[Extracted page text data]
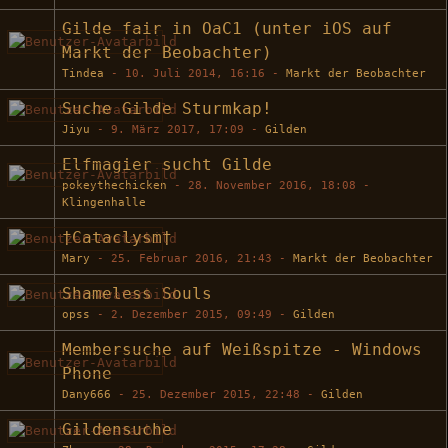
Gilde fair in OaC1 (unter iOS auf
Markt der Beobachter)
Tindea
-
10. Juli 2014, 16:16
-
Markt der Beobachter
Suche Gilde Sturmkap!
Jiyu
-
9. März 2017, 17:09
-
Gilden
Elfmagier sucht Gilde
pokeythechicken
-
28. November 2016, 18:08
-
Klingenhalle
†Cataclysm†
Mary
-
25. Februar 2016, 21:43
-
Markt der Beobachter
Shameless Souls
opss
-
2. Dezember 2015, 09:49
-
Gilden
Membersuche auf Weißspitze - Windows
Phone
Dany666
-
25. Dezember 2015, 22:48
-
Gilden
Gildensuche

■ **Work to be completed**:
The expected output is the full data above, reproduced exactly with no images.

■ **Solution for this problem**:
Gilde fair in OaC1 (unter iOS auf
Markt der Beobachter)
Tindea
-
10. Juli 2014, 16:16
-
Markt der Beobachter
Suche Gilde Sturmkap!
Jiyu
-
9. März 2017, 17:09
-
Gilden
Elfmagier sucht Gilde
pokeythechicken
-
28. November 2016, 18:08
-
Klingenhalle
†Cataclysm†
Mary
-
25. Februar 2016, 21:43
-
Markt der Beobachter
Shameless Souls
opss
-
2. Dezember 2015, 09:49
-
Gilden
Membersuche auf Weißspitze - Windows
Phone
Dany666
-
25. Dezember 2015, 22:48
-
Gilden
Gildensuche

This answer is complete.